───── Exercise input ─────

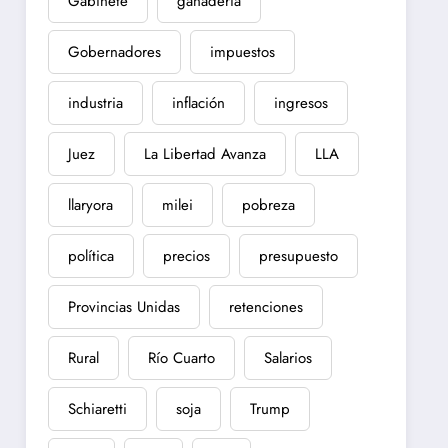
Gabinete
ganadería
Gobernadores
impuestos
industria
inflación
ingresos
Juez
La Libertad Avanza
LLA
llaryora
milei
pobreza
política
precios
presupuesto
Provincias Unidas
retenciones
Rural
Río Cuarto
Salarios
Schiaretti
soja
Trump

─────

Exercise details
Type out the entries again without a single change, and leave the pictures out.

Your solution
Gabinete
ganadería
Gobernadores
impuestos
industria
inflación
ingresos
Juez
La Libertad Avanza
LLA
llaryora
milei
pobreza
política
precios
presupuesto
Provincias Unidas
retenciones
Rural
Río Cuarto
Salarios
Schiaretti
soja
Trump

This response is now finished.